At first I thought, so what is the conversion of 10,500 peso's to USD, something like $10.50?   Turns out is closer to $900.


----------



## dougp26364 (Apr 19, 2011)

suzanne said:


> We have 3 weeks at 3 different resort reserved for May/June. The HGVC Flamingo in Vegas, says cash deposit or credit card imprint required at check in. No amount is stated, anyone have any idea what the amount might be? We have a 2 bedroom unit reserved for the 4 of us adults. Summer Bay states $100.00 cash or credit card imprint, The Arroyo Roble in Sedona states $100.00 cash or imprint also. Found this thread interesting as we have always had to give imprint of card at check in at various resorts,  we always knew what it was going to be because it was stated on our confirmation until now. I don't want my card tied up with a high hold as I usually only travel with 1 card for emergencies and use my debit card or cash fo expenses.
> 
> Suzanne



I believe, but won't swear to it, even as a Hilton owner, that it's around $150. You can always call the front desk at the resort and I'm sure someone there will be able to tell you. 
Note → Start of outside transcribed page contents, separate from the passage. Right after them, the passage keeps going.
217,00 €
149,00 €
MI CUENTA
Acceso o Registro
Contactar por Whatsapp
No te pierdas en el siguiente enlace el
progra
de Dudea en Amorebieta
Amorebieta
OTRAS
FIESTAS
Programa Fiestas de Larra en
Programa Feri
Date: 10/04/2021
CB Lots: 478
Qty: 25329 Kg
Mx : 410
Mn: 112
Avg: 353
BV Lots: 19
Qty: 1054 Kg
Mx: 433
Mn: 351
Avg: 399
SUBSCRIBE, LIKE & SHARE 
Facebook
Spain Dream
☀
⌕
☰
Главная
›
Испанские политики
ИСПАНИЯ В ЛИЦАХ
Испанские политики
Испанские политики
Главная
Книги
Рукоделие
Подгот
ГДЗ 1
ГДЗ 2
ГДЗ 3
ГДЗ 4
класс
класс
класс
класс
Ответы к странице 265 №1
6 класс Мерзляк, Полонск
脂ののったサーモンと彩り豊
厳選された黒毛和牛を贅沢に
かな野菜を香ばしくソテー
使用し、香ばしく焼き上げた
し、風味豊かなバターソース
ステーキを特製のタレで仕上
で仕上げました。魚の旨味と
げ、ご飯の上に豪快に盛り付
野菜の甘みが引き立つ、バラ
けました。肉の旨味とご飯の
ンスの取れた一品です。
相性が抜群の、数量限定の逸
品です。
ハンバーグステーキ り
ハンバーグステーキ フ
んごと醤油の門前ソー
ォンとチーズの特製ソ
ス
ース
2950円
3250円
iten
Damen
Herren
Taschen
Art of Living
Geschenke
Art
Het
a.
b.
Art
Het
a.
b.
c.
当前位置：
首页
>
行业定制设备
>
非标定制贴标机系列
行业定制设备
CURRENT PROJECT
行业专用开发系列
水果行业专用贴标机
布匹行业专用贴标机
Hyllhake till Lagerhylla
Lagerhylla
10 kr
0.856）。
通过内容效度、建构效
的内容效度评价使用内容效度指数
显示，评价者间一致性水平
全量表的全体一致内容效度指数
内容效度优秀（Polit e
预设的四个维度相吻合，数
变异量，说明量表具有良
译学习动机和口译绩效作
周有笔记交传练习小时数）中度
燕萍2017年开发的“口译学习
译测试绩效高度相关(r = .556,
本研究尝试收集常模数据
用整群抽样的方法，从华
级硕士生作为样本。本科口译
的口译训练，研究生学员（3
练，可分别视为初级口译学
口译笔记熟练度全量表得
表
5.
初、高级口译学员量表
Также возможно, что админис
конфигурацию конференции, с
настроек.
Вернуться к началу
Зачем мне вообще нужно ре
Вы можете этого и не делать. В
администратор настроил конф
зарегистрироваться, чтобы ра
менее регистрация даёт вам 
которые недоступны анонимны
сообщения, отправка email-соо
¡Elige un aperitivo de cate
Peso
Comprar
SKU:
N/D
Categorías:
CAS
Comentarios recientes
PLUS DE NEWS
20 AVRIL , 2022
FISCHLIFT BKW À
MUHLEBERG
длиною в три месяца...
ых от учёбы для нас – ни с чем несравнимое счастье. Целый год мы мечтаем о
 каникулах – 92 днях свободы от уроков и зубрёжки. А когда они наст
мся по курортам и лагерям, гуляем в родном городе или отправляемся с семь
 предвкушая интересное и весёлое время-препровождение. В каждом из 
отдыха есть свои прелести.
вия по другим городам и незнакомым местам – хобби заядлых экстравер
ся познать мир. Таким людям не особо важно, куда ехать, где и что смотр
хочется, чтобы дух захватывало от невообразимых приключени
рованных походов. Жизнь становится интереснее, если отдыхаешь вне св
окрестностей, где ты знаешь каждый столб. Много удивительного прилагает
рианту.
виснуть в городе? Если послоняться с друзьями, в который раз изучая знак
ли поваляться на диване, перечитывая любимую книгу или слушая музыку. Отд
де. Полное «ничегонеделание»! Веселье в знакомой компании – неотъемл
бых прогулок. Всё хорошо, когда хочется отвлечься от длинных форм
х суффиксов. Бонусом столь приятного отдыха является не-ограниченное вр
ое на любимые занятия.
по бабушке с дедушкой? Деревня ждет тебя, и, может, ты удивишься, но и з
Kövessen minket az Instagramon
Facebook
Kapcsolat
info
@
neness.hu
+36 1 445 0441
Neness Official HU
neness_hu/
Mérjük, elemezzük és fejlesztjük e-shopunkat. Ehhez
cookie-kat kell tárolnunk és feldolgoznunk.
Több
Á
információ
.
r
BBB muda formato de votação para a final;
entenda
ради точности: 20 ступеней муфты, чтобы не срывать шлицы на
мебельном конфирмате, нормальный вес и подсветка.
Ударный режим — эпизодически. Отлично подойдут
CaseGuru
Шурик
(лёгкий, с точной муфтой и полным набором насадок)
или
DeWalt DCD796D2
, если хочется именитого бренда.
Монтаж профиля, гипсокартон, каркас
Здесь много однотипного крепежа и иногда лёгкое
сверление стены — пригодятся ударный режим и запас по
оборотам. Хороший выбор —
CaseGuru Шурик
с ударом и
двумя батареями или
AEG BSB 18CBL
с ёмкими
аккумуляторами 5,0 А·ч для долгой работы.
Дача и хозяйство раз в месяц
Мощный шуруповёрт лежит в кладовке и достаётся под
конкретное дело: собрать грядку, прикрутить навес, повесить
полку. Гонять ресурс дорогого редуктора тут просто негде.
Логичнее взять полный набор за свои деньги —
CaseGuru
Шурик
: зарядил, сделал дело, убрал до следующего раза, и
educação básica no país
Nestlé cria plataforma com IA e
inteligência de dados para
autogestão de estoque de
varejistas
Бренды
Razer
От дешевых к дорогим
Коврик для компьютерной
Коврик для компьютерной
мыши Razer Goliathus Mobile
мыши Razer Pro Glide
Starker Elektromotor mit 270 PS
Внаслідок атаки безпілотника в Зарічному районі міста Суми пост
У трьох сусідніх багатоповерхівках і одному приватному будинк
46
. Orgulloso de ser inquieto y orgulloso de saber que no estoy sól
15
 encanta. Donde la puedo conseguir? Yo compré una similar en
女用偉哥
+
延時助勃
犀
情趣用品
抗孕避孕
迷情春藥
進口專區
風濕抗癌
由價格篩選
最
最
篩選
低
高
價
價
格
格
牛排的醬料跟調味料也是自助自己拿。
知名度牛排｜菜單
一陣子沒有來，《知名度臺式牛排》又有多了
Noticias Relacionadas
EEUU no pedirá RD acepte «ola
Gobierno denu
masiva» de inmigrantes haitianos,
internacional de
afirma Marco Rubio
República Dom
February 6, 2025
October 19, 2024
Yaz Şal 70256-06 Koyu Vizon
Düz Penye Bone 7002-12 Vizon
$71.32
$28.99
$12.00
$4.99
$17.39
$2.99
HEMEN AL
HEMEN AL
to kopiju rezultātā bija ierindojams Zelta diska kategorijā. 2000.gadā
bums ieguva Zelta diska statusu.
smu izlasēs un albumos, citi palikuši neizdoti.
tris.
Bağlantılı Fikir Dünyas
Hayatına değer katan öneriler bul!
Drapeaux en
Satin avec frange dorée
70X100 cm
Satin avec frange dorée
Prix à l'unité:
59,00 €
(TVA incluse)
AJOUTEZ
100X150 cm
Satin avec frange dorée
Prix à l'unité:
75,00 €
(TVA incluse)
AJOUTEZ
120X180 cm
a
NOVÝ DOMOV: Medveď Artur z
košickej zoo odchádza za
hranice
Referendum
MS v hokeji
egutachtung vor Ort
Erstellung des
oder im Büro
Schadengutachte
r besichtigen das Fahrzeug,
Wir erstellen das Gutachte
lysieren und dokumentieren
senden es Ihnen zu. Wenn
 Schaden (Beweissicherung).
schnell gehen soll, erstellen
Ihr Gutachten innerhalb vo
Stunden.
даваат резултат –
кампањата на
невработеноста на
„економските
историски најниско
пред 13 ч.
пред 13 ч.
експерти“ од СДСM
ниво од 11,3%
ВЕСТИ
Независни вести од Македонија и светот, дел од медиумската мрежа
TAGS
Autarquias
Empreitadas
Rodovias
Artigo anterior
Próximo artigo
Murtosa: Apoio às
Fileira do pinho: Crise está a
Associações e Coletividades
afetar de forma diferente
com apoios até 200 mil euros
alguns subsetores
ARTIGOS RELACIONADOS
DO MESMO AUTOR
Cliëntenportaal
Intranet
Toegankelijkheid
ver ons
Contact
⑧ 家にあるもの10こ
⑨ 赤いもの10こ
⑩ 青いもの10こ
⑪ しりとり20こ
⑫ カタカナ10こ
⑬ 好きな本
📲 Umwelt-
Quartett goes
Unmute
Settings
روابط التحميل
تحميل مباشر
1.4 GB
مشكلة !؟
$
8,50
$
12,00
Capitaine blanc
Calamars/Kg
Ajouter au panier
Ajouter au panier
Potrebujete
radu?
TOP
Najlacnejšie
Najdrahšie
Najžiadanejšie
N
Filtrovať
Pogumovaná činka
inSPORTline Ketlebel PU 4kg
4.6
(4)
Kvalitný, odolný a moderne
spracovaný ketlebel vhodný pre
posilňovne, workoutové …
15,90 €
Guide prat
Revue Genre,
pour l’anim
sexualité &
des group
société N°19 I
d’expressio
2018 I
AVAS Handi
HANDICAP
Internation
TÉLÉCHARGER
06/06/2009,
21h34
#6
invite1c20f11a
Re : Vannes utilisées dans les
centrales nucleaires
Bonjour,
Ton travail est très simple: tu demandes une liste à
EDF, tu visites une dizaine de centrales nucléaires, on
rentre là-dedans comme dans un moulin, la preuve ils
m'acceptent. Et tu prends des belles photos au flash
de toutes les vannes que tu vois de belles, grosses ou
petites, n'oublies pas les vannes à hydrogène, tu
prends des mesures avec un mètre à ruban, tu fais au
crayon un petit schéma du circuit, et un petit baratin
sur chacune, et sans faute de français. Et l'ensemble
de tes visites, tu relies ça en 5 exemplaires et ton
We typically take a card that we won't be using for anything other than the resort hold and to cover the rental car. By doing this we don't really have to worry about tying up a card we might be using for purchases.


----------



## suzanne (Apr 20, 2011)

Thanks, I will be calling the HGVC Flamingo prior to our trip to requet a non smoking unit in the main building and I will be asking them when I call. Seems like they should have to disclose this  on RCI or II when you make the exchange. As OP stated families with kids wanting to go to Disney  or eating out in restaraunts could be a very embarassing situation when they get bill and card is declined because of the hold.

Suzanne


----------